Here are 10 intriguing examples of fruits that underwent significant changes before becoming the fruits we know today.
Bananas
Credit: Anastasia Eremina
Bananas have an interesting (and complex) story. Initially, they weren’t the fleshy, tasty treats we know today, but were almost inedible and had enormous seeds in them. Through selective breeding over dozens of generations, humans transformed bananas into the sweet, seedless fruit we know today. But the changes didn’t stop there: in the first half of the twentieth century, the main banana cultivar in the world was victim to a mysterious disease that almost wiped out bananas completely, and they had to be replaced with a more resistant variety.
Apples
Credit: Shelley Pauls
Wild apples were small, sour, and varied greatly in flavorand not necessarily for good. Over many centuries, humans chose to grow and eat the ones that were larger and more palatable, leading to sweeter fruits with a more consistent flavor.
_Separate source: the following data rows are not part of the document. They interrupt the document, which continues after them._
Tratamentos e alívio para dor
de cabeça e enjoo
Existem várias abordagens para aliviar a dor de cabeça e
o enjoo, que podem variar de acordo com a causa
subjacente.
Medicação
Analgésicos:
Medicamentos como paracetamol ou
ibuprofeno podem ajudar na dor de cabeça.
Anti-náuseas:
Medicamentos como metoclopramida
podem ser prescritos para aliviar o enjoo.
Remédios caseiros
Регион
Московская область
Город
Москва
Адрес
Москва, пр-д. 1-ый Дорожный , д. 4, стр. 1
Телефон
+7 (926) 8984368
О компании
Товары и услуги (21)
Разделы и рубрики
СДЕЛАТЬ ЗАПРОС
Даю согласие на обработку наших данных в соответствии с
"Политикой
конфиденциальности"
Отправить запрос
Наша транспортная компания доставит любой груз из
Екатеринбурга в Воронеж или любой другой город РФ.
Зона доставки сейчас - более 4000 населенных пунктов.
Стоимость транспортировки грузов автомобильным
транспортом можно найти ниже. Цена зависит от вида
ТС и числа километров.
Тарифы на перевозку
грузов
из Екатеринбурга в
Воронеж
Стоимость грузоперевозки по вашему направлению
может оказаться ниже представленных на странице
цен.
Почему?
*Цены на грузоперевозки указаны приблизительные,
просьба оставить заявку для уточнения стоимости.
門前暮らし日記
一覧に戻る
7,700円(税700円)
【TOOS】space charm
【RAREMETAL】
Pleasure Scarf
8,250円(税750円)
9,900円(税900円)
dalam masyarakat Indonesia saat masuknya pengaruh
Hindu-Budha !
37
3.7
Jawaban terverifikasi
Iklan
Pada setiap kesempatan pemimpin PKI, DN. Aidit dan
Our ancestors brought these "elite" seeds around with them while they traveled the world, giving rise to many of the cultivars we know today.
Watermelons
Credit: Sahand Babali
Once, watermelons weren’t bigger than a peach. You might find that hard to believe, but most of what we now love about watermelons was selected for thousands of years. Unfortunately, this came at a cost. In the process, watermelons lost genetic diversity, and became more vulnerable to pests and diseases, making them harder to grow.
Grapes
Credit: Maja Petric
One of the earliest domesticated fruit crops, grapes have been a part of human history for millennia. How early grapes exactly looked is kind of a mystery, but we can guess that they were smaller and not all that sweet (starting to see a pattern here?). Fortunately, our ancestors loved the fruit so much that they bred hundreds of varieties, some for winemaking and others to feed their families.
Strawberries
Credit: Jacek Dylag
What we call a strawberry is not even a berry. And, to be fair, they are not even a "purebred" fruit, but rather a "hybrid" of two different related species. The hybridization was intentional and was part of the domestication of wild strawberries—that were initially tiny and packed with too many seeds. We can thank this intense selection process for the sweet, juicy treat they are today.
Peaches
Credit: Ian Baldwin
Peaches originally appeared in China, and, according to botanical experts, they were way smaller than they are today and, allegedly, "tasted like a lentil." Yeah, we are as surprised as you. However, after nearly six thousand years of artificial selection, domesticated peaches grew to be 16 times larger, sweeter, and juicier than their wild counterparts, while also increasing the amount of nutrients essential to human survival.
Oranges
Credit: Max
Not even the timeless orange is safe here. Yeah, you guessed it, they used to be nothing like what we now expect of a standard orange, being generally smaller and bitter than today’s sweet and juicy cultivars. Interestingly, they were also the result of hybridization between two varieties of citrus we are still familiar with: pomelo (Citrus maxima) and mandarin (Citrus reticulata).
Avocados
Credit: Hitoshi Namura
Though avocados were only semi-domesticated, with early humans in the American continent choosing to grow wild varieties rather than keep specialized plantations, their evolutionary history is quite surprising. This fruit evolved at the beginning of the Cenozoic era, when the local megafauna (very large animals like the megatherium) ate it whole, helping its seeds begin their germination process within their stomachs. Relics of a long gone past, they were only saved from extinction by human intervention.
Mangoes
Credit: Alexander Schimmeck
Similarly to avocados, the "king of fruits" is today considered an evolutionary anachronism, as its large seeds were once dispersed by now-extinct animals. However, as humans fell in love with the tasty fruit, mango species dispersed far from their original range, giving birth to hundreds of different varieties that resulted in an overall sweeter and less fibrous fruit.
Pineapples
Credit: Juno Jo
Though little is known about its domestication, pineapples were already a staple crop of South American societies at least a millennia before Europeans arrived. The wild fruit had various uses, including making alcoholic beverages, medicines, and even crafting poison arrows. After contact, Europeans went bananas over this new exotic and strange-tasting fruit, but they were so expensive that most used them only as decoration and did not start to eat them until they began to rot.